Chairman of the Revolutionary Committee of the Chinese Kuomintang
- In office 18 December 2012 – 10 December 2022
- Preceded by: Zhou Tienong
- Succeeded by: Zheng Jianbang

Vice President of the Supreme People's Court
- In office 29 April 2000 – 14 March 2013
- President: Xiao Yang Wang Shengjun

Personal details
- Born: May 1956 (age 69) Gong'an County, Hubei, China
- Party: Revolutionary Committee of the Chinese Kuomintang
- Education: Wuhan University (BA, LLD) Yale University (LLM)

= Wan Exiang =

Chinese politician (born 1956)

Wan Exiang (万鄂湘 (Wàn Èxiāng); born May 1956) is a Chinese politician and jurist who served as a vice chairperson of the Standing Committee of the National People's Congress from 2018 to 2023. He was the chairman of the Revolutionary Committee of the Chinese Kuomintang between 2012 and 2022.

== Early life and education ==
Wan Exiang was born in Gong'an, Hubei, in 1956. Wan received his B.A. degree from Wuhan University in 1980, LL.M. degree from Yale Law School in 1987 and LL.D. degree from Wuhan University School of Law in 1988. After graduation, he joined the faculty of Wuhan University.

== Career ==
Wan was elected as the vice president of the Intermediate People's Court of Wuhan in 1996, vice president of the High People's Court of Hubei in 1999, and Vice President of the Supreme People's Court of China in 2000. He was elected the chairman of the Revolutionary Committee of the Chinese Kuomintang in 2012.

In a 2013 interview, Wan said that the Chinese people crave the growth and stability of one-party rule and that the West had a fixation with electoral democracy. "We once had more than 300 parties in the early stage of the Republic of China, and the consequences were rivalry among political parties and warlords, and national disintegration.
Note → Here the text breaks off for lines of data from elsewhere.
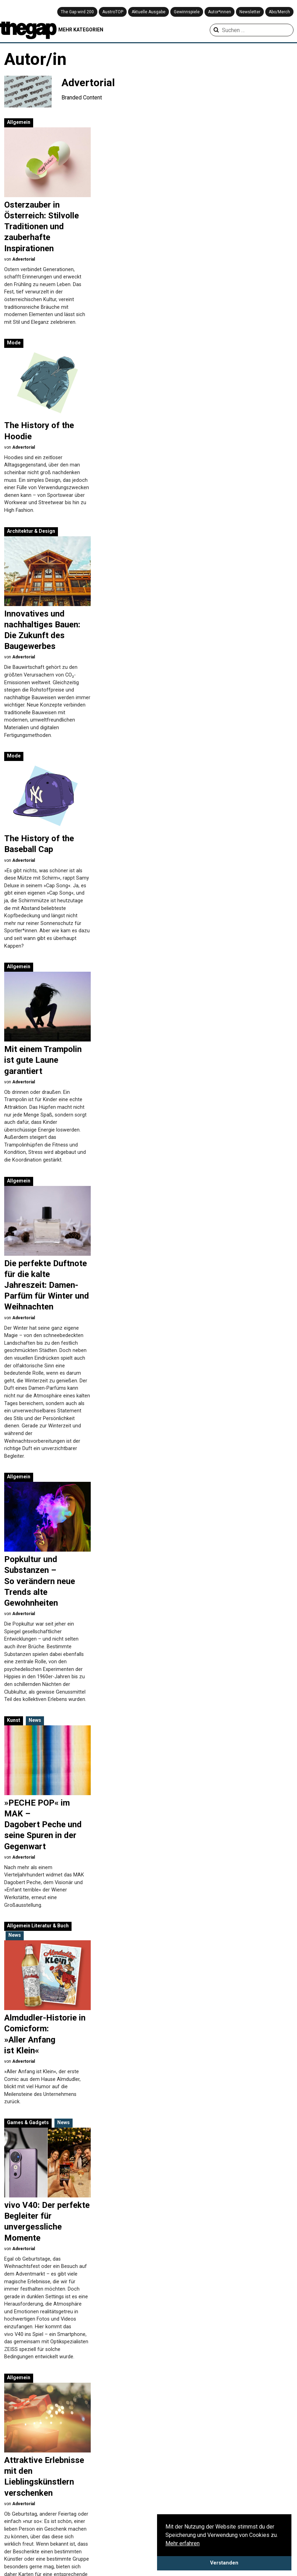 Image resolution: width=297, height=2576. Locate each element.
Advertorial (23, 259)
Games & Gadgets (28, 1055)
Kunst (13, 849)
China could never have obtained such brilliant economic success today if we followed that kind of political system."

Wan attended the Group of 20 parliament speakers in Tokyo, Japan, on November 4, 2019. He announced that China is ready to strengthen parliamentary exchanges with Japan to better promote the improvement and development of bilateral relations.

On 7 December 2020, pursuant to Executive Order 13936, the US Department of the Treasury imposed sanctions on all 14 Vice Chairpeople of the National People's Congress, including Wan, for "undermining Hong Kong's autonomy and restricting the freedom of expression or assembly."